Task brief
Transcribe the entries exactly. Omit the pictures.

Transcribed page contents:

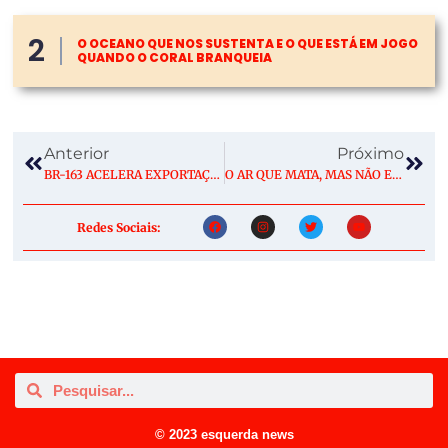
2
O OCEANO QUE NOS SUSTENTA E O QUE ESTÁ EM JOGO
QUANDO O CORAL BRANQUEIA
Anterior
Próximo
BR-163 ACELERA EXPORTAÇÕES DE SOJA, AUMENTA EMISSÕES DE POLUENTES E AQUECE ESQUEMAS DO MERCADO DE CARBONO
O AR QUE MATA, MAS NÃO ENTRA NA ESTATÍSTICA
Redes Sociais:
© 2023 esquerda news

Finished task
2
O OCEANO QUE NOS SUSTENTA E O QUE ESTÁ EM JOGO
QUANDO O CORAL BRANQUEIA
Anterior
Próximo
BR-163 ACELERA EXPORTAÇÕES DE SOJA, AUMENTA EMISSÕES DE POLUENTES E AQUECE ESQUEMAS DO MERCADO DE CARBONO
O AR QUE MATA, MAS NÃO ENTRA NA ESTATÍSTICA
Redes Sociais:
© 2023 esquerda news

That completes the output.